Di Denpasar, atau mungkin Bali, hamil di luar nikah jadi sesuatu yang lumrah. Mungkin di Jawa juga demikian, tapi menurut saya tidak selumrah di Bali. Orang Bali tidak akan ribut-ribut bergosip atau memandang rendah orang yang hamil sebelum nikah. Stereotip orang Bali bagi saya memang sederhana: silakan berbuat apa saja asal tidak mengganggu urusan saya. Artinya hamil itu urusanmu sendiri, bukan urusan saya. Jadi ya si A tidak perlu ribu-ribut hanya karena si B hamil.

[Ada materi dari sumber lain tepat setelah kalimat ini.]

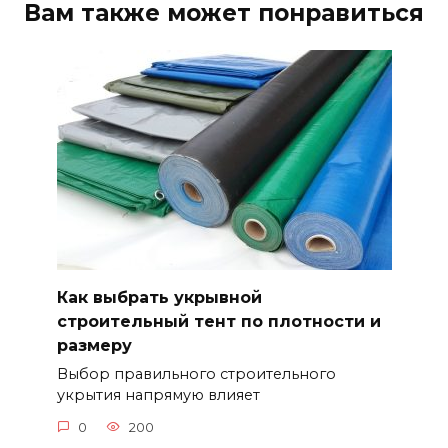
Вам также может понравиться
Как выбрать укрывной
строительный тент по плотности и
размеру
Выбор правильного строительного
укрытия напрямую влияет
0
200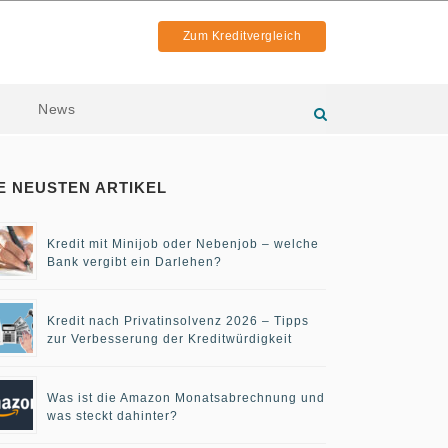
Zum Kreditvergleich
News
E NEUSTEN ARTIKEL
Kredit mit Minijob oder Nebenjob – welche
Bank vergibt ein Darlehen?
Kredit nach Privatinsolvenz 2026 – Tipps
zur Verbesserung der Kreditwürdigkeit
Was ist die Amazon Monatsabrechnung und
was steckt dahinter?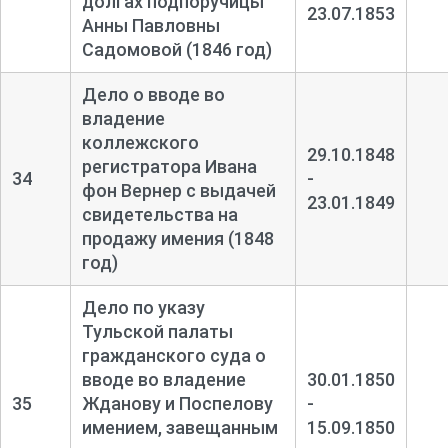
долгах подпоручицы
23.07.1853
Анны Павловны
Садомовой (1846 год)
Дело о вводе во
владение
коллежского
29.10.1848
регистратора Ивана
34
-
фон Вернер с выдачей
23.01.1849
свидетельства на
продажу имения (1848
год)
Дело по указу
Тульской палаты
гражданского суда о
вводе во владение
30.01.1850
35
Жданову и Поспелову
-
имением, завещанным
15.09.1850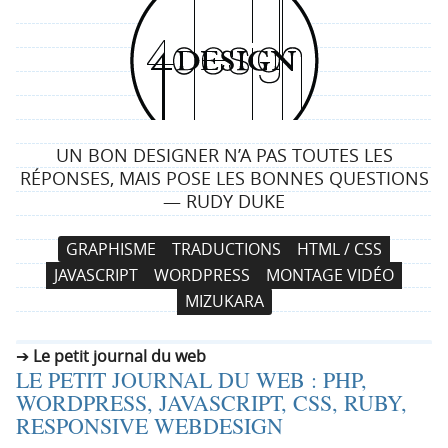
4
d
e
UN BON DESIGNER N’A PAS TOUTES LES
s
RÉPONSES, MAIS POSE LES BONNES QUESTIONS
— RUDY DUKE
i
N
A
GRAPHISME
TRADUCTIONS
HTML / CSS
g
a
l
JAVASCRIPT
WORDPRESS
MONTAGE VIDÉO
v
l
n
MIZUKARA
i
e
g
r
Le petit journal du web
a
a
LE PETIT JOURNAL DU WEB : PHP,
t
u
WORDPRESS, JAVASCRIPT, CSS, RUBY,
i
c
RESPONSIVE WEBDESIGN
o
o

Begitu pula dengan cerita kehamilan Koming. Tidak ada ada ribut-ribut di gang kecil tempat kami tinggal. Cerita hamilnya Koming hanya muncul di permukaan sehari dua hari. Setelah itu ditelan waktu. Tidak ada lagi yang terlalu peduli. Mungkin juga saya. Apalagi setelah kehamilan itu, Koming lalu tinggal di rumah keluarga pacarnya.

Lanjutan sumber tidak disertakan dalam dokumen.